Incident prison de Saint-Gilles: "tout est parti d'un malentendu" (Hénart)

L'incident qui s'est produit dimanche soir à la prison de Saint-Gilles avec le juge d'instruction Wim De Troy, qui a fait arrêter une directrice, un adjudant et un agent, est parti d'un malentendu, a indiqué Luc Hénart, le président du tribunal de première instance de Bruxelles et supérieur hiérarchique du juge d'instruction. Le président du tribunal estime que pour l'instant, une peine disciplinaire n'est pas à l'ordre du jour et plaide pour une discussion entre la magistrature et l'administration pénitentiaire.

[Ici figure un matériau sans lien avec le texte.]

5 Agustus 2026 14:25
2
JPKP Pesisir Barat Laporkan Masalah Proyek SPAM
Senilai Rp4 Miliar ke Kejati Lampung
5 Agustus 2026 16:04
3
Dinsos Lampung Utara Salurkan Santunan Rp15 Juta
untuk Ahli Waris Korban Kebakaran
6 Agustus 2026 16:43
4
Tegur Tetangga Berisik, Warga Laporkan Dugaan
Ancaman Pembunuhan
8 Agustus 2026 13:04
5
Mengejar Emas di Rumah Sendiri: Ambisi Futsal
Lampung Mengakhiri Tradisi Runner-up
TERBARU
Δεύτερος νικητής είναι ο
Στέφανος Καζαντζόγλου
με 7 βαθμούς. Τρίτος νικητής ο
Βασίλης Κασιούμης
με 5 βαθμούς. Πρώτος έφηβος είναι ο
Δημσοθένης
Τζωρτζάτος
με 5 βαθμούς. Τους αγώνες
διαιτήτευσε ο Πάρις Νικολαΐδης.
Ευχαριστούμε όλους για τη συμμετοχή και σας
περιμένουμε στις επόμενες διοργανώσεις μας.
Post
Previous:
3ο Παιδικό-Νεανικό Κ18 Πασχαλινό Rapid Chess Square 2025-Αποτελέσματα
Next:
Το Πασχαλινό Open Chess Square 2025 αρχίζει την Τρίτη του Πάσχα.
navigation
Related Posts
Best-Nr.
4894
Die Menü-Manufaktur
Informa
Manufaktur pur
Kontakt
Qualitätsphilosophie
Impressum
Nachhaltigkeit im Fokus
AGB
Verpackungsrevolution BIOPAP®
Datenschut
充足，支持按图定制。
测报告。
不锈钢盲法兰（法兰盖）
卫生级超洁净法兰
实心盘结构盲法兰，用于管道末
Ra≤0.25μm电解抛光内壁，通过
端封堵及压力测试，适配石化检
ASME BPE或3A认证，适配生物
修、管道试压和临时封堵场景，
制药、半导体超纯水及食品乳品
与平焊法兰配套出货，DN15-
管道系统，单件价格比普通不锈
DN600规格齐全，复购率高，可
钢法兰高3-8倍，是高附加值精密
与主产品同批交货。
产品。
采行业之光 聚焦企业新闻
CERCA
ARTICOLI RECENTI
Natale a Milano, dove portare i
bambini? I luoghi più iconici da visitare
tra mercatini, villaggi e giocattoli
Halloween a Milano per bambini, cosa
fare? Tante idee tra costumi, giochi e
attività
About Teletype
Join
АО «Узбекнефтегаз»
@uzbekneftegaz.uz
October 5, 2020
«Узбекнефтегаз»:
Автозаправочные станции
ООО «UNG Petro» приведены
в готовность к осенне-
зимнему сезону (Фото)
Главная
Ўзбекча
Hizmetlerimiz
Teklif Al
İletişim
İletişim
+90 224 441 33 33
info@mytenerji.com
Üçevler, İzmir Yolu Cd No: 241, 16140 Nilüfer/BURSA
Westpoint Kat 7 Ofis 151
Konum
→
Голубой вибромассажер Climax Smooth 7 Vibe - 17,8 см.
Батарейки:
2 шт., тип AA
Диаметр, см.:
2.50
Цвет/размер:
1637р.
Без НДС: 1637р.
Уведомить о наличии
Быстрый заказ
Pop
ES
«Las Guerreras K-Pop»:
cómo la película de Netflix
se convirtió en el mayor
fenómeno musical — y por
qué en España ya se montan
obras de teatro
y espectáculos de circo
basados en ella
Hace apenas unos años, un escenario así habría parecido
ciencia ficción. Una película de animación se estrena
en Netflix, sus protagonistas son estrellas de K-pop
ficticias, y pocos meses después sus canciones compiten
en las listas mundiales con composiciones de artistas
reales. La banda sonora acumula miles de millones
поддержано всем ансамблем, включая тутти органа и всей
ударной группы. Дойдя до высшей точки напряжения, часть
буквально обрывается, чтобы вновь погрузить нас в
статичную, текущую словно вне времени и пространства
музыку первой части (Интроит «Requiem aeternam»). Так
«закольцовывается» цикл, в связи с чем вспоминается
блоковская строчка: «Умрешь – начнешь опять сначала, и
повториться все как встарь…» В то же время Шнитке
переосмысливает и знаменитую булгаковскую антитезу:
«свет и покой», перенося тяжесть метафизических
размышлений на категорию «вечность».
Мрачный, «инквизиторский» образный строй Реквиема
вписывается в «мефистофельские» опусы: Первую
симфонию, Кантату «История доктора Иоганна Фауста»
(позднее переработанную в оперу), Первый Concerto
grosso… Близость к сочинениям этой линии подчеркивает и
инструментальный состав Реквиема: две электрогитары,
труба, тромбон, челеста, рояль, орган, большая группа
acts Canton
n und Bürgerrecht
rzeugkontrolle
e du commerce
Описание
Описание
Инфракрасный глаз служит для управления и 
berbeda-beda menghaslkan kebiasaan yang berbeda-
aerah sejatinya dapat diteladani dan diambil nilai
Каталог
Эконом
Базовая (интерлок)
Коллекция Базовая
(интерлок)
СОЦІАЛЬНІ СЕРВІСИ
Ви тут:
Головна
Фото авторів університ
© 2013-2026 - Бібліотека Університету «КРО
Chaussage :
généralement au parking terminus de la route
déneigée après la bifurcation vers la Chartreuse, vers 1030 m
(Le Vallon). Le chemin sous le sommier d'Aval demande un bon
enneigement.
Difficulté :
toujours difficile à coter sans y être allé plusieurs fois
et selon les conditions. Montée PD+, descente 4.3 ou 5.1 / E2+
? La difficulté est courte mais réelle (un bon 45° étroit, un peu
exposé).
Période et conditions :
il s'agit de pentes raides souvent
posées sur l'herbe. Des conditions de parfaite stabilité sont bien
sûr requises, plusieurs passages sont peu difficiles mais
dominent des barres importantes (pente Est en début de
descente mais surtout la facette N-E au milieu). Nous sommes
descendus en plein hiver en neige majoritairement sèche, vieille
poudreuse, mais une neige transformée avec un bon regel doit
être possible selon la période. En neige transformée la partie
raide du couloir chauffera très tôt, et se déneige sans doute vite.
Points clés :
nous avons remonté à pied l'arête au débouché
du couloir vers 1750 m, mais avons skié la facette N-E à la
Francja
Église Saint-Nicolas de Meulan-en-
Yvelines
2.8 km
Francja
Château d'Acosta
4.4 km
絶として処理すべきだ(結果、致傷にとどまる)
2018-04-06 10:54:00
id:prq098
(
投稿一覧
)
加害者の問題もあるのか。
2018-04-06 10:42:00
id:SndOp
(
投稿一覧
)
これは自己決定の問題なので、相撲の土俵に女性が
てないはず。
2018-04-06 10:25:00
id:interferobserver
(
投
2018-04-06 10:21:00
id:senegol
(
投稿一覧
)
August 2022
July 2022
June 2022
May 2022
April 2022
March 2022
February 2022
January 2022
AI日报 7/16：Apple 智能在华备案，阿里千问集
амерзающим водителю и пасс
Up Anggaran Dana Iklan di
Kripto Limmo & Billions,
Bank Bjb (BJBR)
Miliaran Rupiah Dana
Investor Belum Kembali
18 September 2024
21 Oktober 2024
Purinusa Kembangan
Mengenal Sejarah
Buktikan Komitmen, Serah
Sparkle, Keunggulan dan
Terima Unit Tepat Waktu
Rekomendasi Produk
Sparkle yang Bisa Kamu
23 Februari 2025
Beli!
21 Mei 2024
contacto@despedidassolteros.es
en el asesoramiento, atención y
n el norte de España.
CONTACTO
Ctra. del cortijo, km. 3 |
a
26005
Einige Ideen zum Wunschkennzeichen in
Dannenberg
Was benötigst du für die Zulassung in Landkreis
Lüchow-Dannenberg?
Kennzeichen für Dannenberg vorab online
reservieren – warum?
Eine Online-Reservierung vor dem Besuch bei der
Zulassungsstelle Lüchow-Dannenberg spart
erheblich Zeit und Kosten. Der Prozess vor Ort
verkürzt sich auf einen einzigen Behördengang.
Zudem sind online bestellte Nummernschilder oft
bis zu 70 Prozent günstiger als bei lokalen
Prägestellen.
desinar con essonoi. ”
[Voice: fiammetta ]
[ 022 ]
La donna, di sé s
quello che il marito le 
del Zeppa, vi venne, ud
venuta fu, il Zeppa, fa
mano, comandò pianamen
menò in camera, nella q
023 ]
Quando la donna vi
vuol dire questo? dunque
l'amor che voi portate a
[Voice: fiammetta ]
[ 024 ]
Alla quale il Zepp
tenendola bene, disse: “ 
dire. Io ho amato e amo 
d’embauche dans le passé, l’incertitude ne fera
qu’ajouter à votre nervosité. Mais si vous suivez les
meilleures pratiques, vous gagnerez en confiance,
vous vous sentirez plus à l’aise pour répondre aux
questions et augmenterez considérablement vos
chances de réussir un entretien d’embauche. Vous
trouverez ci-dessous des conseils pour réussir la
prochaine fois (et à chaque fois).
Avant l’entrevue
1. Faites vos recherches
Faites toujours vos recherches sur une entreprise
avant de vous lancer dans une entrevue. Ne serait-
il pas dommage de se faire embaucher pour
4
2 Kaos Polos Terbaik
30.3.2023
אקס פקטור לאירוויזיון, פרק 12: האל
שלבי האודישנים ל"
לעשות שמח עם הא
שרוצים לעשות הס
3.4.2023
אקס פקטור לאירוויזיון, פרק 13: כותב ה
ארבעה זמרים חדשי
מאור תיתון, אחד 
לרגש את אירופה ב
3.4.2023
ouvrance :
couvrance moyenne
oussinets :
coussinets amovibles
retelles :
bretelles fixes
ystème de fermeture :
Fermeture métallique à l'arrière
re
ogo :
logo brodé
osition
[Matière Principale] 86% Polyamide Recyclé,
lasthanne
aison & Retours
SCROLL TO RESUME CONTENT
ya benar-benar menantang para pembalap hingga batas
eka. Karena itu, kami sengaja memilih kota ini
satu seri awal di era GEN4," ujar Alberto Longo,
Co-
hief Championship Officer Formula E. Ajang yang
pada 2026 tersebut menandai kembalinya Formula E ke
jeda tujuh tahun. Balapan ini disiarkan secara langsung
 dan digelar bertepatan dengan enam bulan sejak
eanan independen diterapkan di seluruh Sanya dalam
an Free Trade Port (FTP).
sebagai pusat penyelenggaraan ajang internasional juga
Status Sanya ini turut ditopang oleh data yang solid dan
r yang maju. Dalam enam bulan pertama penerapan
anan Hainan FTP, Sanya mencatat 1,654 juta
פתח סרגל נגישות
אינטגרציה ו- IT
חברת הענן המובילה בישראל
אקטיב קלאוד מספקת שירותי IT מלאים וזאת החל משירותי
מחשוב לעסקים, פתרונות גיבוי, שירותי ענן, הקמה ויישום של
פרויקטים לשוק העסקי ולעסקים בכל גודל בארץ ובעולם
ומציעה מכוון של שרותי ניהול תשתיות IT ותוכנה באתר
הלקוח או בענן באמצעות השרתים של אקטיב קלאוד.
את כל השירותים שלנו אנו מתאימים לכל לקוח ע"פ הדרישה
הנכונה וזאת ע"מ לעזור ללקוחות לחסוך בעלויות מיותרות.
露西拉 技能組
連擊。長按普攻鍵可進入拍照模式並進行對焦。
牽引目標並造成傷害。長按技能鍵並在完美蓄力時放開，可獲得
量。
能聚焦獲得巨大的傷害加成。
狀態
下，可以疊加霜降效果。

Selon Luc Hénart, le juge d'instruction s'est présenté dimanche soir à la prison afin d'interroger un détenu qui avait été conduit à l'infirmerie. Il était accompagné de son greffier et d'agents de la section de la police judiciaire fédérale active à Brussels Airport, la PJF Airport, mais n'a pas pu entrer dans la prison avec son véhicule privé. Une discussion s'en est suivie.

"Le juge d'instruction devait interroger le détenu endéans un laps de temps limité afin de pouvoir le placer sous mandat d'arrêt", explique encore le président du tribunal bruxellois de première instance, "et a décidé de faire interroger la directrice et deux membres du personnel. Au vu de l'atmosphère tendue, il a fait se dérouler l'interrogatoire dans les locaux de la police et pas dans la prison. Après leur audition, les trois personnes concernées ont été reconduites à la prison."

Il n'était pas question d'arrestations ou de détention, selon M. Hénart, pour qui l'incident résulte d'un manque de clarté des règles. Il plaide aussi pour une nouvelle concertation entre la magistrature et l'administration pénitentiaire.